We have 160 missing tickers in this batch
['AABA', 'ABI', 'ABKFQ', 'ACAS', 'ACS', 'AGN', 'AKS', 'ANRZQ', 'APC', 'APCC']


In [25]:
#Let's add the missing_iex_tickers as empty lists to the historicals for data comparison
def add_missing_iex_tickers_to_historicals(historicals, missing_iex_tickers):
  for ticker in missing_iex_tickers:
    historicals[ticker] = []
  return historicals

historicals = add_missing_iex_tickers_to_historicals(historicals, missing_iex_tickers)

In [26]:
#Let's see what data we are still missing between our missing data and the actual data
#You have to include missing_iex_tickers here as it was not included in our historicals Ok double check this

def check_data_that_is_still_missing_from_batches(historicals, 
                                                  missing_iex_tickers,
                                                  full_missing_tickers_and_dates):
  data_still_missing = {ticker: np.setdiff1d(full_missing_tickers_and_dates[ticker], historicals[ticker])
                       for ticker in historicals}
  return data_still_missing

def convert_timestamps_to_datetimes(data_still_missing):
    data_still_missing = {ticker:
                                  [dt.date.fromtimestamp(missing_date)
                                  for missing_date in missing_dates]
                          for ticker, missing_dates in data_still_missing.items()}
    return data_still_missing

data_still_missing = check_data_that_is_still_missing_from_batches(historicals, 
                                                                   missing_iex_tickers,
                                                                   full_missing_tickers_and_dates)
#converted_data_still_missing = convert_timestamps_to_datetimes(data_still_missing) #Can convert timestamps to dates to easily see the difference

In [28]:
#Compute difference and see how much of the data we filled
def calculate_data_reductions_from_iex(historicals,
                                      data_still_missing,
                                      full_missing_tickers_and_dates):

  amount_still_missing = {ticker: len(data_still_missing[ticker])
                          for ticker in historicals}
  total_still_missing = sum(amount_still_missing.values())

  amount_data_reductions = {ticker: len(full_missing_tickers_and_dates[ticker]) - len(data_still_missing[ticker])
                          for ticker in historicals}
  total_reductions = sum(amount_data_reductions.values())
  return (amount_still_missing, total_still_missing, amount_data_reductions, total_reductions)

(amount_still_missing, total_still_missing, 
 amount_data_reductions, total_reductions) = calculate_data_reductions_from_iex(historicals, 
                                                                                data_still_missing, 
                                                                                full_missing_tickers_and_dates)
total_inital_missing_data = total_still_missing + total_reductions

print("Amount of data still missing {}".format(total_still_missing))
print("Amount of missing data we filled {}".format(total_reductions))
print("Of the {} total inital missing data for these batches, we filled {:.2%} for these batches".format(total_inital_missing_data,
                                                                                                         total_reductions/total_inital_missing_data))
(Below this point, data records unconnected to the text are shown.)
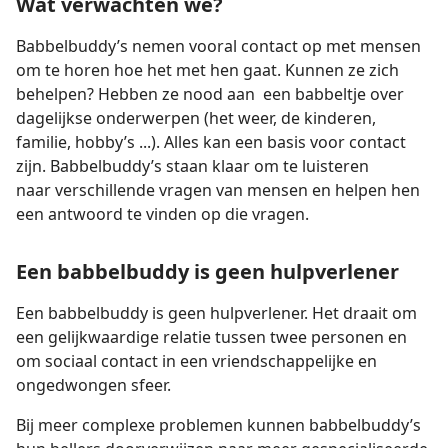
Wat verwachten we?
Babbelbuddy’s nemen vooral contact op met mensen
om te horen hoe het met hen gaat. Kunnen ze zich
behelpen? Hebben ze nood aan een babbeltje over
dagelijkse onderwerpen (het weer, de kinderen,
familie, hobby’s ...). Alles kan een basis voor contact
zijn. Babbelbuddy’s staan klaar om te luisteren
naar verschillende vragen van mensen en helpen hen
een antwoord te vinden op die vragen.
Een babbelbuddy is geen hulpverlener
Een babbelbuddy is geen hulpverlener. Het draait om
een gelijkwaardige relatie tussen twee personen en
om sociaal contact in een vriendschappelijke en
ongedwongen sfeer.
Bij meer complexe problemen kunnen babbelbuddy’s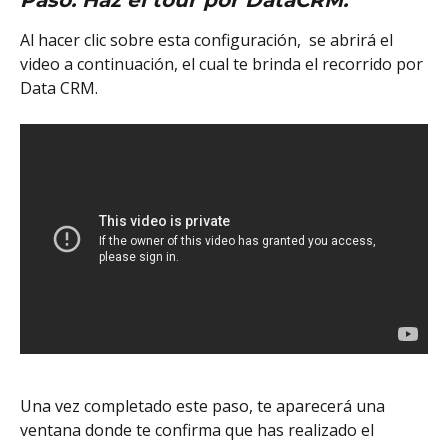
Al hacer clic sobre esta configuración,  se abrirá el 
video a continuación, el cual te brinda el recorrido por 
Data CRM. 
Una vez completado este paso, te aparecerá una 
ventana donde te confirma que has realizado el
Amount of data still missing 290871
Amount of missing data we filled 36913
Of the 327784 total inital missing data for these batches, we filled 11.26% for these batches


In [45]:
def check_remaining_missing_tickers(data_still_missing):
  remaining_missing_tickers = []
  filled_tickers = []
  for ticker, dates in data_still_missing.items():
    if dates.size == 0:
      filled_tickers.append(ticker)
    else:
       remaining_missing_tickers.append(ticker)
  return remaining_missing_tickers, filled_tickers

remaining_missing_tickers, filled_tickers = check_remaining_missing_tickers(data_still_missing)
print("Amount of remaining missing tickers: {}".format(len(remaining_missing_tickers)))
print("Amount of missing tickers filled by IEX Cloud: {}".format(len(filled_tickers)))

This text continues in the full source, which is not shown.